BEGIN DATASET RECORDS

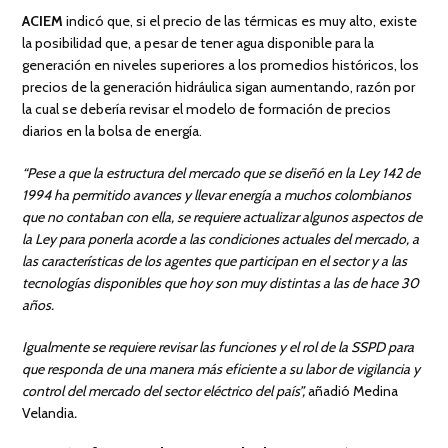
ACIEM
indicó que, si el precio de las térmicas es muy alto, existe
la posibilidad que, a pesar de tener agua disponible para la
generación en niveles superiores a los promedios históricos, los
precios de la generación hidráulica sigan aumentando, razón por
la cual se debería revisar el modelo de formación de precios
diarios en la bolsa de energía.
“Pese a que la estructura del mercado que se diseñó en la Ley 142 de
1994 ha permitido avances y llevar energía a muchos colombianos
que no contaban con ella, se requiere actualizar algunos aspectos de
la Ley para ponerla acorde a las condiciones actuales del mercado, a
las características de los agentes que participan en el sector y a las
tecnologías disponibles que hoy son muy distintas a las de hace 30
años.
Igualmente se requiere revisar las funciones y el rol de la SSPD para
que responda de una manera más eficiente a su labor de vigilancia y
control del mercado del sector eléctrico del país”,
añadió Medina
Velandia
.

END DATASET RECORDS

Your output must match the records word for word, apart from the images, which are left out.

§ **YOUR RESPONSE**:
ACIEM
indicó que, si el precio de las térmicas es muy alto, existe
la posibilidad que, a pesar de tener agua disponible para la
generación en niveles superiores a los promedios históricos, los
precios de la generación hidráulica sigan aumentando, razón por
la cual se debería revisar el modelo de formación de precios
diarios en la bolsa de energía.
“Pese a que la estructura del mercado que se diseñó en la Ley 142 de
1994 ha permitido avances y llevar energía a muchos colombianos
que no contaban con ella, se requiere actualizar algunos aspectos de
la Ley para ponerla acorde a las condiciones actuales del mercado, a
las características de los agentes que participan en el sector y a las
tecnologías disponibles que hoy son muy distintas a las de hace 30
años.
Igualmente se requiere revisar las funciones y el rol de la SSPD para
que responda de una manera más eficiente a su labor de vigilancia y
control del mercado del sector eléctrico del país”,
añadió Medina
Velandia
.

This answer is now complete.